Avevano dimenticato una cosa importante.
Negli ultimi diciotto mesi, avevo pagato io quella “vera vacanza”. Non direttamente, come loro ricordavano, ma attraverso il fondo viaggi di famiglia che mamma aveva creato dopo l’intervento di papà, dicendo che dovevano “creare ricordi finché erano ancora in tempo”. Avevo anche pagato la loro assicurazione integrativa, le rate arretrate del prestito di Tyler e metà della retta dell’asilo nido di Allison, perché mamma diceva sempre che la pace familiare dipendeva da un aiuto discreto.
Dieci minuti dopo che avevano scherzato su Cabo, ho effettuato l’accesso a tutti i conti collegati alla mia carta.
Poi ho annullato tutti i pagamenti programmati.
La chat di gruppo è esplosa.
Alle 23:00, Allison mi ha taggato.
Alle 11:11, la mamma mi ha taggato.
Alle 11:15 papà mi ha toccato.
Continuavano a taggarmi come se il panico potesse improvvisamente trasformarsi in amore.
Ho spento il telefono e sono andato a dormire.
PARTE 2
La mattina seguente, quando lo riaccesi, lo schermo sembrava che la mia famiglia avesse scambiato la disperazione per affetto. C’erano chiamate perse da mamma, papà, Allison, Tyler e persino dal marito di Allison, che non mi mandava mai messaggi se non per un codice sconto o per aiuto con un foglio di calcolo.
La chat di gruppo si era trasformata in una cascata di nomi che mi venivano in mente. Il loro tono era passato così rapidamente dalla rabbia alla paura che quasi mi è venuto da ridere, finché non mi sono ricordato il motivo di tutto ciò.

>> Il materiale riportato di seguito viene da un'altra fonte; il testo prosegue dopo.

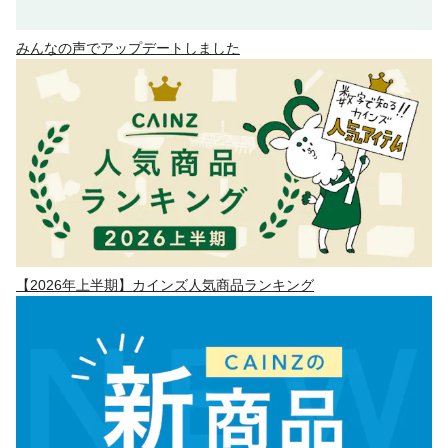
みんなの声でアップデートしました
【2026年上半期】カインズ人気商品ランキング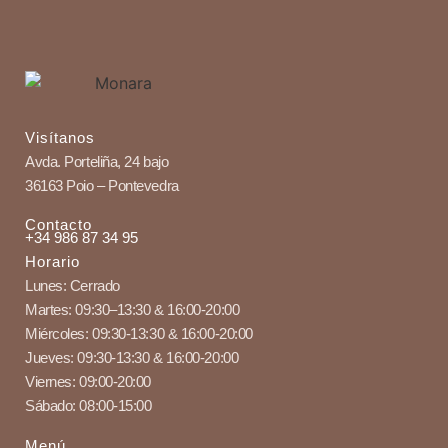
Visítanos
Avda. Porteliña, 24 bajo
36163 Poio – Pontevedra
Contacto
+34 986 87 34 95
Horario
Lunes
: Cerrado
Martes
: 09:30
–
13:30 & 16:00-20:00
Miércoles
: 09:30-13:30 & 16:00-20:00
Jueves
: 09:30-13:30 & 16:00-20:00
Viernes
: 09:00-20:00
Sábado
: 08:00-15:00
Menú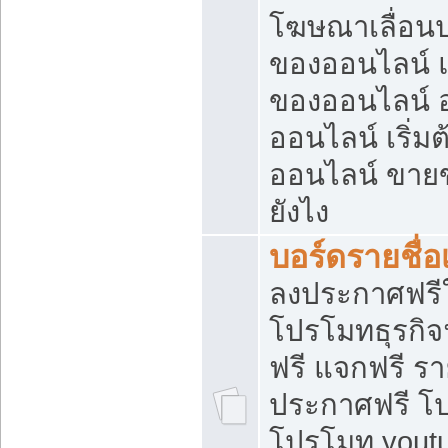
โฆษณาเลื่อน
ของออนไลน์ แ
ของออนไลน์
ออนไลน์ เริ่
ออนไลน์ ขายข
ยังไง
บอร์ดรายชื่อ
ลงประกาศฟรีใ
โปรโมทธุรกิจ
ฟรี แจกฟรี รา
ประกาศฟรี โป
โปรโมท youtu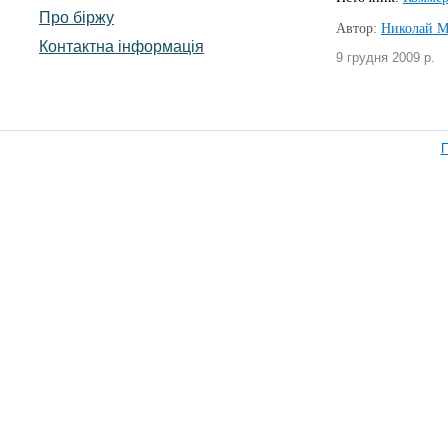
Про біржу
Автор:
Николай М
Контактна інформація
9 грудня 2009 р.
П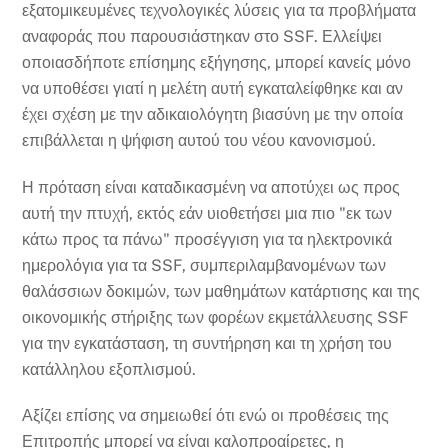
εξατομικευμένες τεχνολογικές λύσεις για τα προβλήματα
αναφοράς που παρουσιάστηκαν στο SSF. Ελλείψει
οποιασδήποτε επίσημης εξήγησης, μπορεί κανείς μόνο
να υποθέσει γιατί η μελέτη αυτή εγκαταλείφθηκε και αν
έχει σχέση με την αδικαιολόγητη βιασύνη με την οποία
επιβάλλεται η ψήφιση αυτού του νέου κανονισμού.
Η πρόταση είναι καταδικασμένη να αποτύχει ως προς
αυτή την πτυχή, εκτός εάν υιοθετήσει μια πιο "εκ των
κάτω προς τα πάνω" προσέγγιση για τα ηλεκτρονικά
ημερολόγια για τα SSF, συμπεριλαμβανομένων των
θαλάσσιων δοκιμών, των μαθημάτων κατάρτισης και της
οικονομικής στήριξης των φορέων εκμετάλλευσης SSF
για την εγκατάσταση, τη συντήρηση και τη χρήση του
κατάλληλου εξοπλισμού.
Αξίζει επίσης να σημειωθεί ότι ενώ οι προθέσεις της
Επιτροπής μπορεί να είναι καλοπροαίρετες, η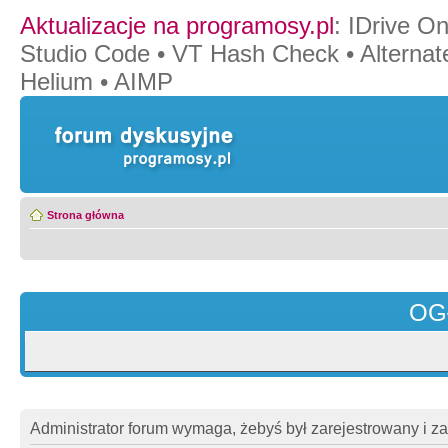
Aktualizacje na programosy.pl
:
IDrive O
Studio Code
•
VT Hash Check
•
Alternat
Helium
•
AIMP
Strona główna
OG
Administrator forum wymaga, żebyś był zarejestrowany i z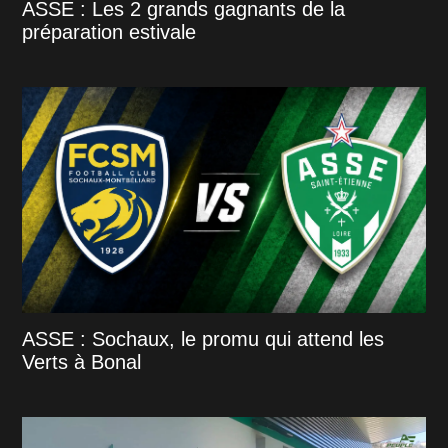
ASSE : Les 2 grands gagnants de la
préparation estivale
ASSE : Sochaux, le promu qui attend les
Verts à Bonal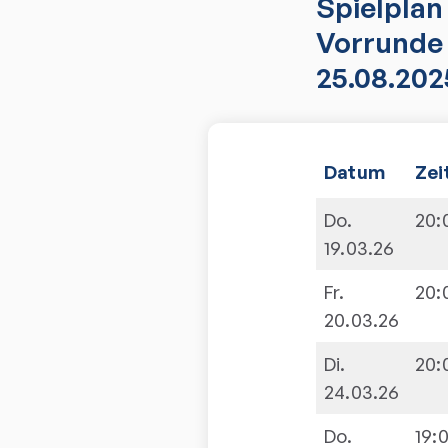
Spielplan
Vorrunde 
25.08.202
Datum
Zei
Do.
20:
19.03.26
Fr.
20:
20.03.26
Di.
20:
24.03.26
Do.
19:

Il primo messaggio di Allison diceva: Perché sul mio account dell’asilo nido risulta che il metodo di pagamento è stato rimosso?
La mamma ha scritto: “Il premio assicurativo di tuo padre è diminuito. Chiamami subito.”

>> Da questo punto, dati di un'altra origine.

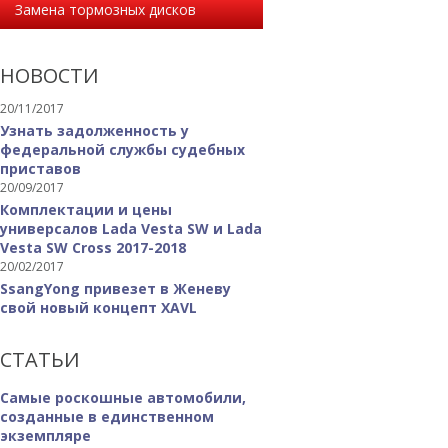
Замена тормозных дисков
НОВОСТИ
20/11/2017
Узнать задолженность у
федеральной службы судебных
приставов
20/09/2017
Комплектации и цены
универсалов Lada Vesta SW и Lada
Vesta SW Cross 2017-2018
20/02/2017
SsangYong привезет в Женеву
свой новый концепт XAVL
СТАТЬИ
Самые роскошные автомобили,
созданные в единственном
экземпляре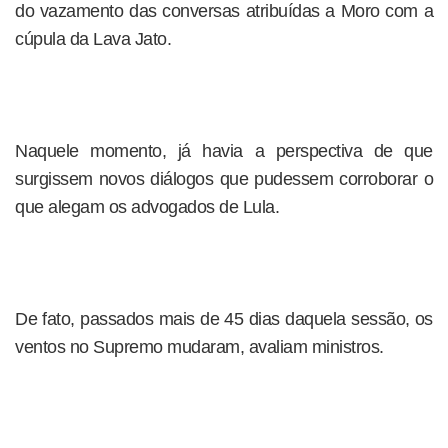
do vazamento das conversas atribuídas a Moro com a
cúpula da Lava Jato.
Naquele momento, já havia a perspectiva de que
surgissem novos diálogos que pudessem corroborar o
que alegam os advogados de Lula.
De fato, passados mais de 45 dias daquela sessão, os
ventos no Supremo mudaram, avaliam ministros.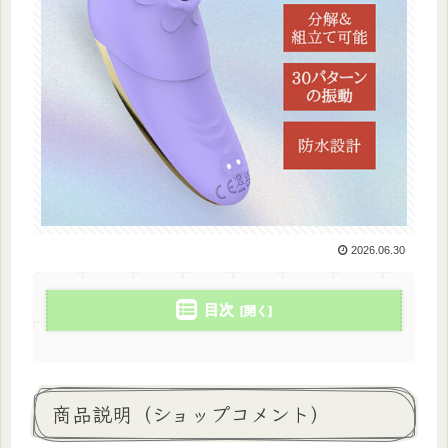
2026.06.30
目次
商品説明（ショップコメント）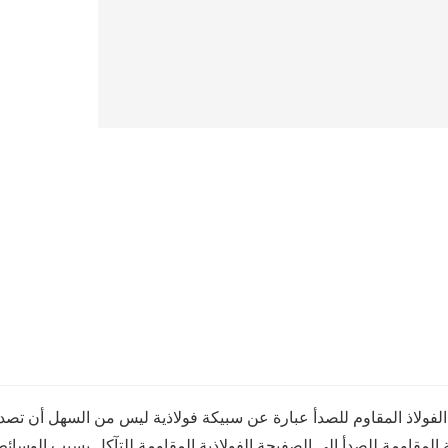
فولاذ المقاوم للصدأ عبارة عن سبيكة فولاذية ليس من السهل أن تصدأ ،
ة المقاومة للصدأ إلى الصفيحة الفولاذية المقاومة للتآكل بسبب الوسائط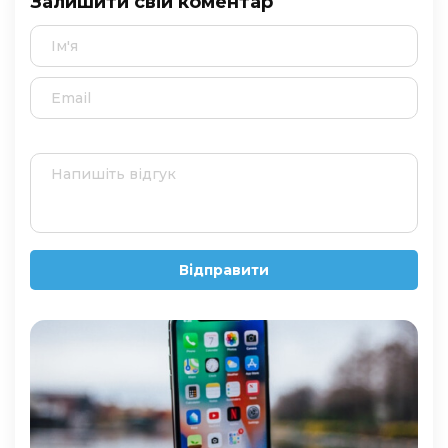
Залишити свій коментар
Відправити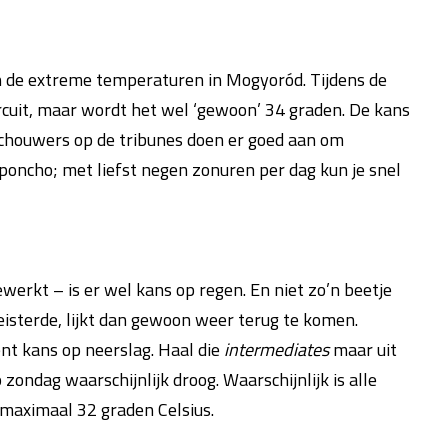
an de extreme temperaturen in Mogyoród. Tijdens de
circuit, maar wordt het wel ‘gewoon’ 34 graden. De kans
schouwers op de tribunes doen er goed aan om
oncho; met liefst negen zonuren per dag kun je snel
ewerkt – is er wel kans op regen. En niet zo’n beetje
isterde, lijkt dan gewoon weer terug te komen.
nt kans op neerslag. Haal die
intermediates
maar uit
p zondag waarschijnlijk droog. Waarschijnlijk is alle
maximaal 32 graden Celsius.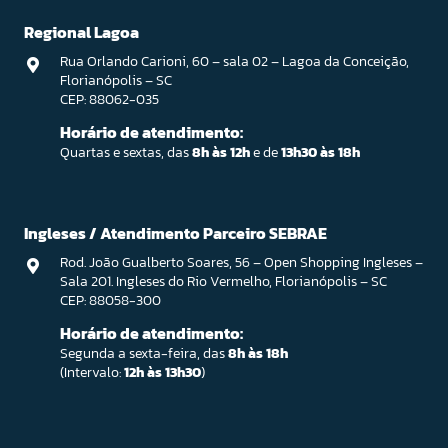
Regional Lagoa
Rua Orlando Carioni, 60 – sala 02 – Lagoa da Conceição,
Florianópolis – SC
CEP: 88062-035
Horário de atendimento:
Quartas e sextas, das
8h às 12h
e de
13h30 às 18h
Ingleses / Atendimento Parceiro SEBRAE
Rod. João Gualberto Soares, 56 – Open Shopping Ingleses –
Sala 201. Ingleses do Rio Vermelho, Florianópolis – SC
CEP: 88058-300
Horário de atendimento:
Segunda a sexta-feira, das
8h às 18h
(Intervalo:
12h às 13h30
)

Papà ha scritto: Questo è infantile.
Tyler ha aggiunto: “Il pagamento automatico del mio prestito è andato a vuoto. Che diavolo hai combinato?”
Mi sedetti al tavolo della cucina mentre Mark versava il caffè. I fiori per la Festa della Mamma erano ancora avvolti vicino alla porta. Per la prima volta da anni, non sentii quell’istinto di correre dentro e sistemare tutto prima che qualcun altro si sentisse a disagio.
Mark lesse i messaggi sopra la mia spalla e posò delicatamente la sua mano sulla mia.
“Vuoi che porti i bambini al parco per un po’?”
Ho annuito. Non volevo che Emma, Sophie o il piccolo Jack sentissero la mia voce se si fosse rotta.
Una volta che l’appartamento si è calmato, ho aperto la chat di gruppo e ho scritto:
Hai detto alla mia famiglia di restare a casa perché eri stanco di noi. Rispetto questo limite anche dal punto di vista finanziario. Da ieri sera, non pagherò più spese per persone che non considerano mio marito e i miei figli parte della famiglia.
Le risposte sono arrivate immediatamente.
Allison: Sei impazzito? Vuoi punire la mamma per la Festa della Mamma?
Mamma: Non ho mai detto di essere d’accordo con quello che ha scritto Allison.
Rimasi a fissare il pollice in su ancora sotto il messaggio di Allison.